Disc one features the original debut album, and whilst many of you may know the album already I will supply a brief summary for those who don’t already know Nektar. Originally released in 1971 the album is a fantastic slice of classic progressive rock, very typical of the period, and featuring some amazing musicianship, the songs are beautifully structured and the whole thing is infused with a kosmische vibe that oozes from every pore, largely down to the fact the band were living and recording in Germany, and would no doubt have drawn influence from such contemporaries as Can and Amon Duul II. The album is at times heavy, fragile, tender, psychedelic and Avant Garde in equal measures and remains one of the finest examples of its period. The new mix is great and really accentuates the depth of the musical talent on display, the sound separation is vastly improved and the album sounds fresh and vibrant. Bonus tracks 1-2-3-4 and a radio edit of Do You Believe in Magic round out the first disc as a nice addition.

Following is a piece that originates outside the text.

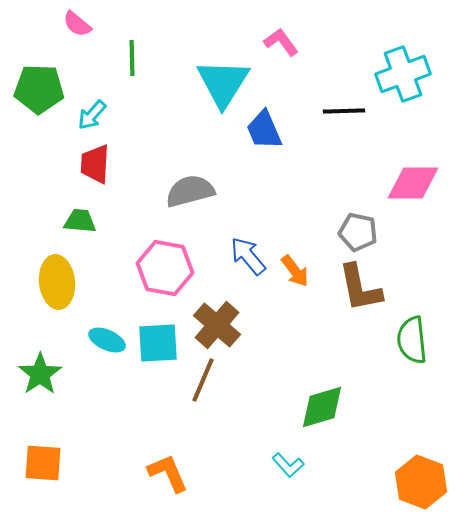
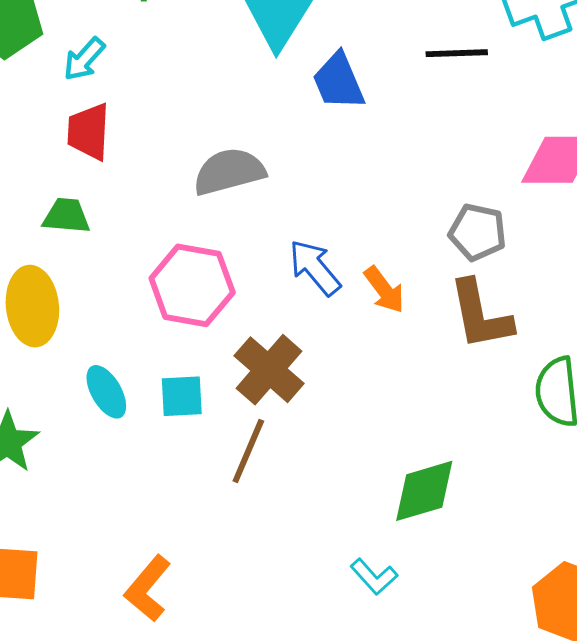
cyan ellipse: (107, 340) -> (106, 392), turned 36
cyan square: (158, 343) -> (182, 396), size x0.7
orange L-shape: (168, 473) -> (148, 588), moved, turned -117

The live recordings on discs two and three are the really interesting addition for me. Whilst the recording is rough around the edges, the power of the bands live performance comes across beautifully. Recorded shortly after the release of the original album, this set which runs at an astonishing 2 hours plus is largely made up material from the debut album as well as 1972s follow up “A Tab in the Ocean”, and 1973s classic double album “…Sounds Like This”. The live set captures the band in their pomp, and is an energetic tour de force. Opening with the song Good Day which would later appear on their third album “…Sounds Like This” they rip through a fantastic set. The fact it is an audience recording infuses the album with a sense of the time and place and the whole package is a pleasure to sink into and enjoy.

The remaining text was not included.